If you are owed money by a company or individual that filed for bankruptcy protection we can help. Creditors have a limited time to act once a bankruptcy case is filed. We will enforce your creditor rights in the Bay Area quickly and economically. Timing is everything. The 341 meeting of the creditors is usually scheduled about 30 days after the date the case is filed. The meeting of the creditors is required pursuant to 11 U.S.C. §341 of the Bankruptcy Code. Before the meeting takes place your creditor rights in bankruptcy need to be evaluated. Please give us a call at 1-877-963-9543 to discuss your circumstances.

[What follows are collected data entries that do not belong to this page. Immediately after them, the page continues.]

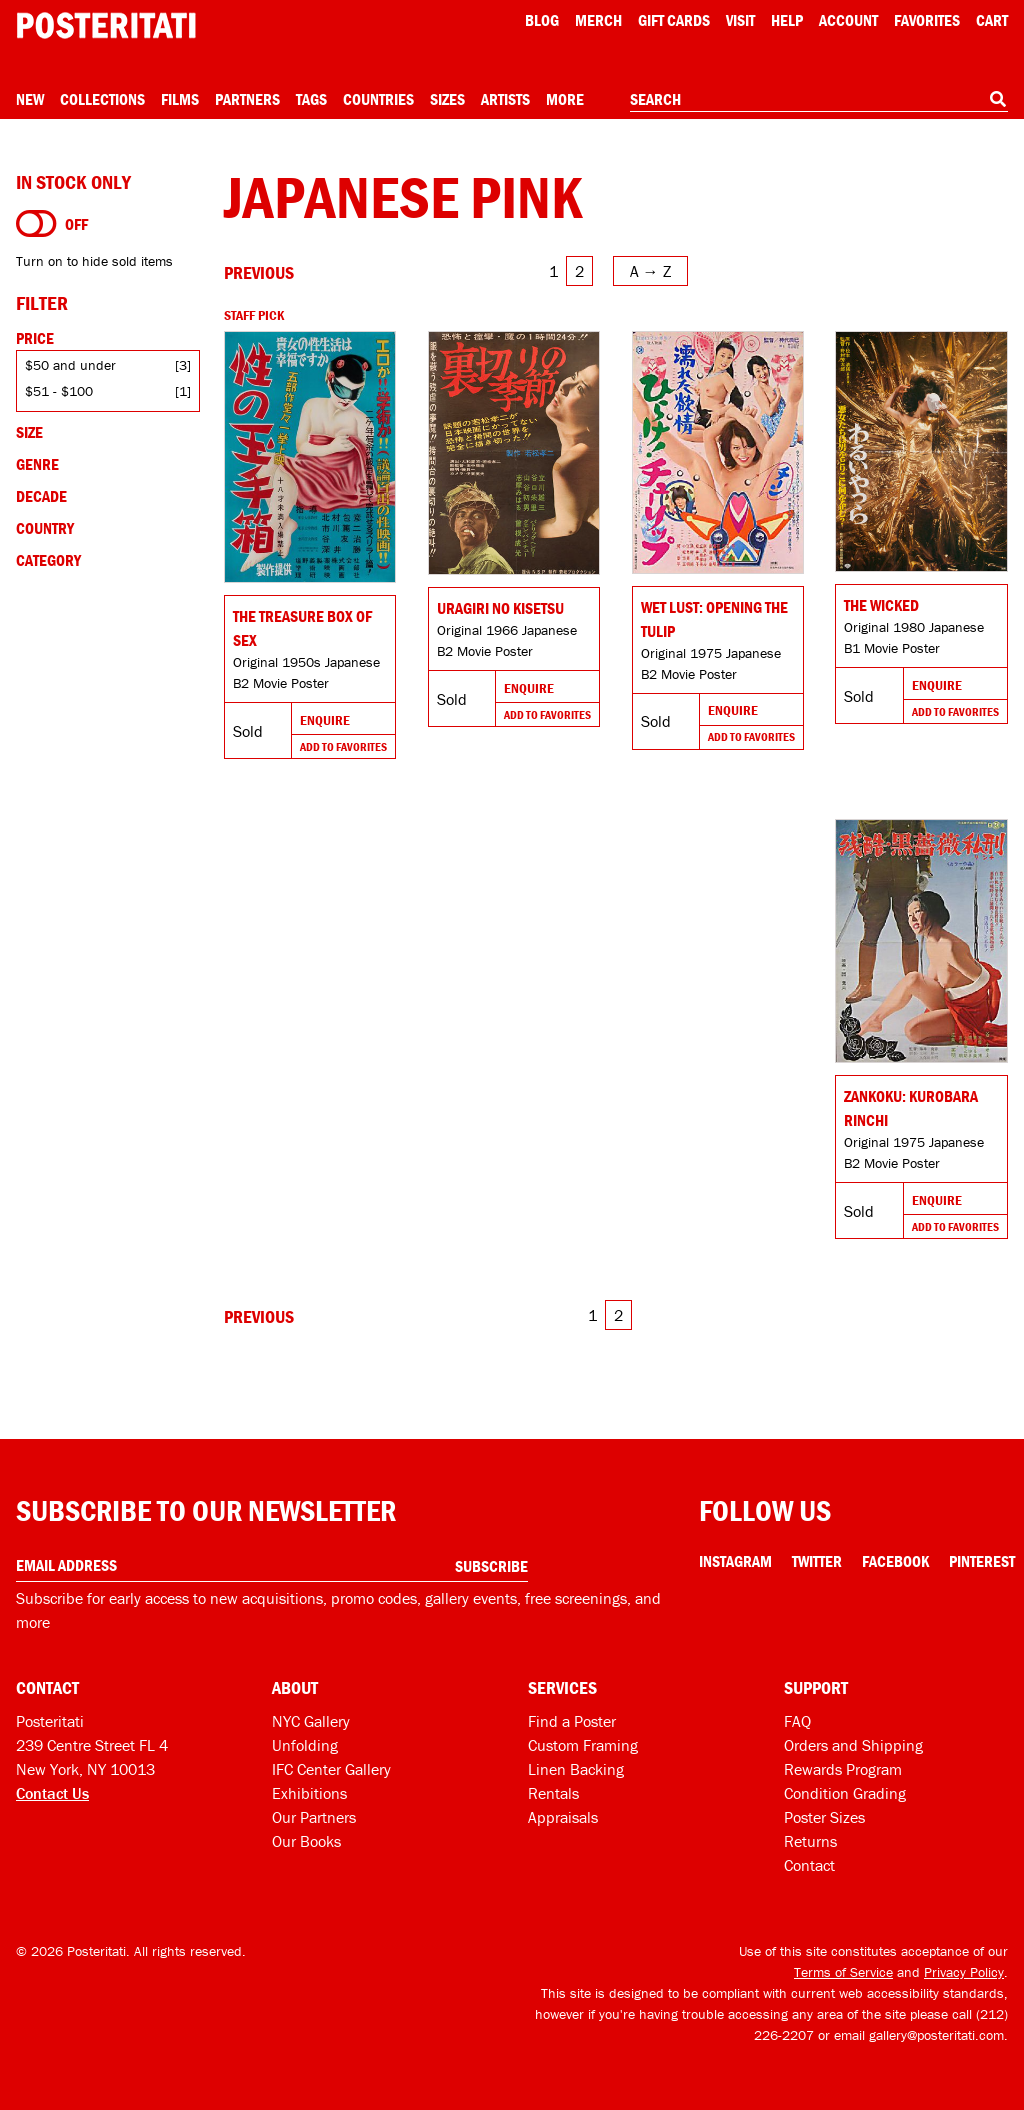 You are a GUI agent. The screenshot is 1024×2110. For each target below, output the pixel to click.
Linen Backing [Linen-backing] (576, 1769)
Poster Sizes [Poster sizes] (824, 1817)
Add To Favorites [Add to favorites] (343, 746)
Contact (809, 1865)
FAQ (797, 1721)
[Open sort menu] (650, 271)
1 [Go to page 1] (553, 271)
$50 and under (70, 365)
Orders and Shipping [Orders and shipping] (853, 1745)
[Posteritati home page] (106, 25)
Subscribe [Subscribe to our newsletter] (491, 1566)
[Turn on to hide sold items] (36, 224)
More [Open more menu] (565, 99)
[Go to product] (310, 457)
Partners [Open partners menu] (247, 99)
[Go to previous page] (259, 272)
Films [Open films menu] (180, 99)
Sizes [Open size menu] (447, 99)
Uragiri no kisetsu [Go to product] (500, 608)
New (30, 99)
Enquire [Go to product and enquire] (325, 720)
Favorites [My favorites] (927, 20)
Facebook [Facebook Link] (895, 1561)
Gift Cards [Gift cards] (674, 20)
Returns (810, 1841)
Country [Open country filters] (45, 528)
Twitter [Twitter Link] (817, 1561)
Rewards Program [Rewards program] (843, 1769)
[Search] (998, 99)
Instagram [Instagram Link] (735, 1561)
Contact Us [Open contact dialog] (52, 1793)
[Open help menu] (787, 20)
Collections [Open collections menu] (102, 99)
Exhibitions (309, 1793)
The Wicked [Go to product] (881, 605)
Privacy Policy (964, 1972)
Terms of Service (843, 1972)
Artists (505, 99)
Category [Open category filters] (48, 560)
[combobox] (819, 100)
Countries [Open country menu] (378, 99)
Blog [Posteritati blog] (542, 20)
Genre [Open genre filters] (37, 464)
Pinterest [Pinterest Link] (982, 1561)
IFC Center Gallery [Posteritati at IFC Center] (331, 1769)
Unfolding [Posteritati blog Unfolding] (305, 1745)
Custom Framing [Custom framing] (583, 1745)
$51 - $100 (59, 391)
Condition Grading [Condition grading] (845, 1793)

It is important to note that prior to the 341 hearing how creditor rights law can help you needs to be evaluated. At meeting of the creditors the trustee assigned to the case will ask the bankruptcy filer or the responsible individual if it is a business filing, questions about their income, assets and debts. This also is an opportunity for creditors to ask the bankruptcy filer under penalty perjury questions as well. Depending upon the circumstances the trustee assigned to the case could allow five minutes or less to ask questions. Everything depends upon the circumstances of the debtor and their income, expenses, assets and debts. In other cases given the nature of the questions and answers of the debtor the trustee may allow for a more in-depth questioning and even ask some more follow up questions of their own. Creditors may have vital information for the administration of the case that the trustee may not be aware of and the debtor failed to disclose. Creditor rights in bankruptcy are dependent upon timing in the beginning.

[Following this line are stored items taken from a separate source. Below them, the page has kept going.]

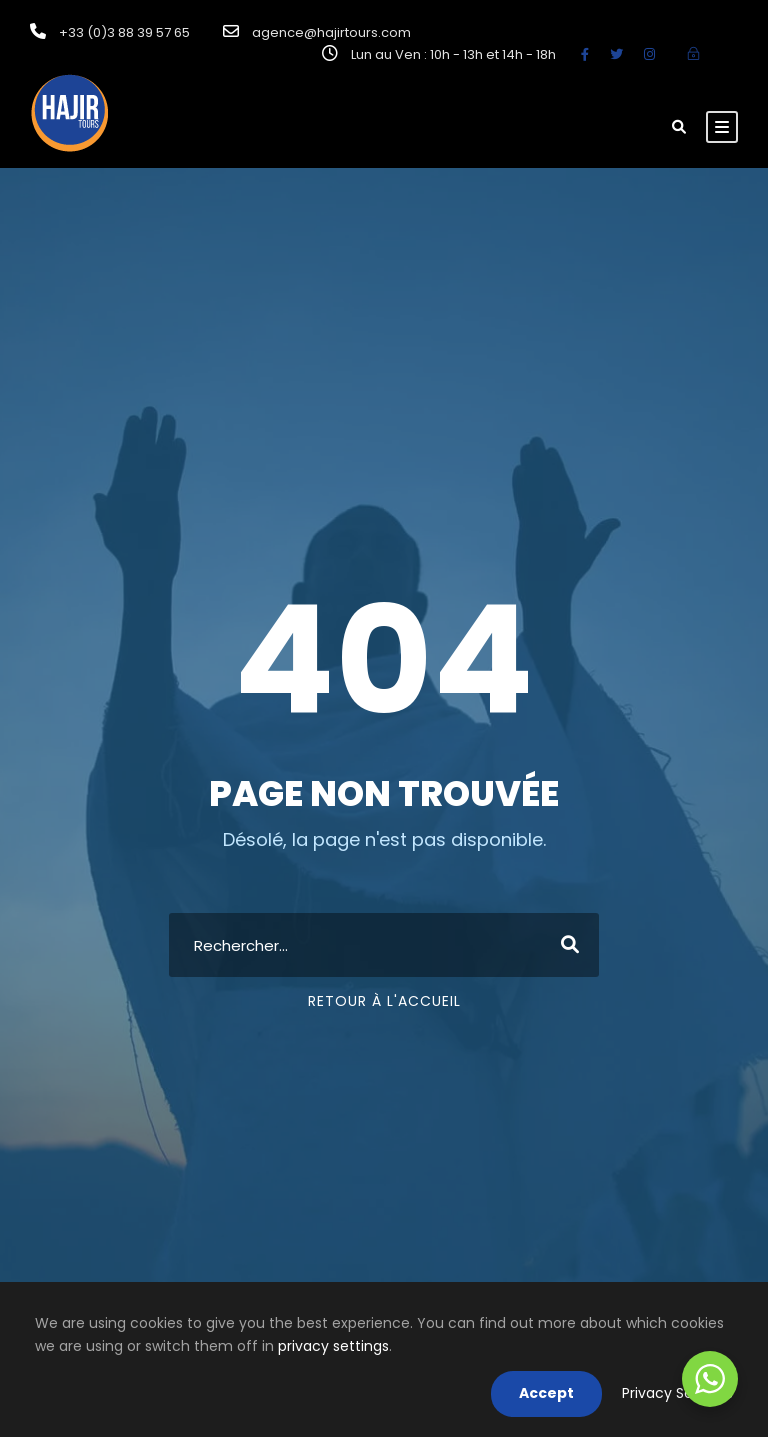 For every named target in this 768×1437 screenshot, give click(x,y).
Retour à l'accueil (384, 1001)
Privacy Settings (677, 1393)
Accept (546, 1393)
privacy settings (333, 1346) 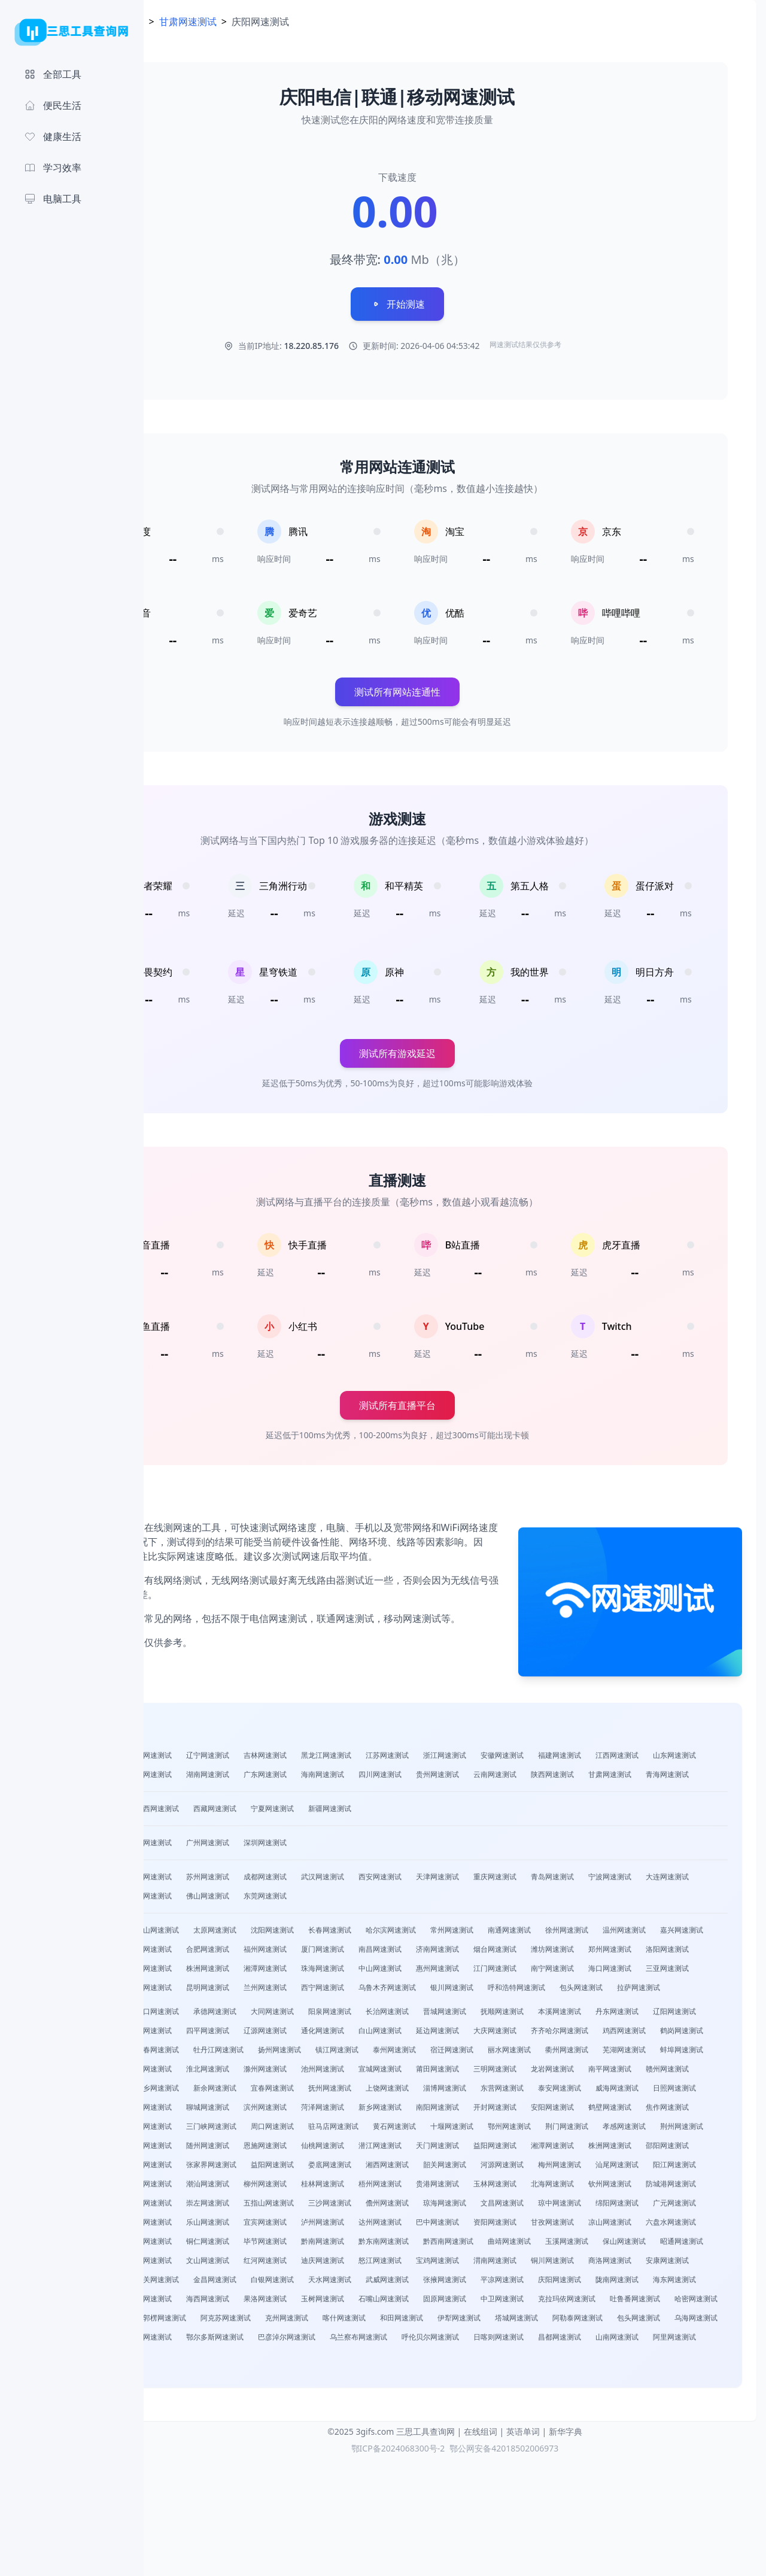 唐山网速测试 (272, 1953)
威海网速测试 (667, 2149)
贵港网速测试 (552, 2264)
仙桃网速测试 (208, 2226)
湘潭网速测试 (610, 1991)
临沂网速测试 (265, 2169)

In a Chapter 7 bankruptcy case creditors have 60 days from the date of the first scheduled meeting of the creditors to file an adversary proceeding to object to the discharge of the debtor and dischargeability of any single debt. This is an absolute deadline unless a motion to extend the deadline is filed with the court, and the court finds that cause exists to extend the deadline. Again, once you receive notice that someone that owes you money filed for bankruptcy protection time is of the essence to protect and enforce your creditor rights in bankruptcy.
In a Chapter 13 reorganization case a Chapter 13 plan could be confirmed in as little as 80 days after the initial petition for relief is filed. Founding partner, Ryan C. Wood, has considerable experience with Chapter 13 cases given that he was formerly employed as a staff attorney for David Burchard, Chapter 13 Trustee for the San Francisco and Santa Rosa Divisions for the Bankruptcy Court for the Northern District. Objections to confirmation of the Chapter 13 Plan should be filed on or before the first scheduled date for the meeting of the creditors. If a creditor does not file an objection to their treatment in a Chapter 13 Plan, the effect of confirmation or approval of that plan could be binding and no objection will be heard by the court. The effect of confirmation/approval of the plan of reorganization is a litigated issue and it depends upon the circumstances. Nevertheless, creditors should retain an attorney to evaluate their creditor rights whether they are being treated properly in the Chapter 13 Plan proposed by the bankruptcy filer.
A powerful tool in creditor rights law to obtain information from the bankruptcy filer is to conduct a Rule 2004 examination of the debtor. Under Federal Rule of Bankruptcy Procedure 2004 the debtor must produce documents demanded and appear for examination under penalty of perjury. A creditor may seek any document or ask any question that is reasonably likely to lead to admissible evidence. This is a very broad right and powerful as a result. A debtor may file a protective order to limit a creditor’s right to information though.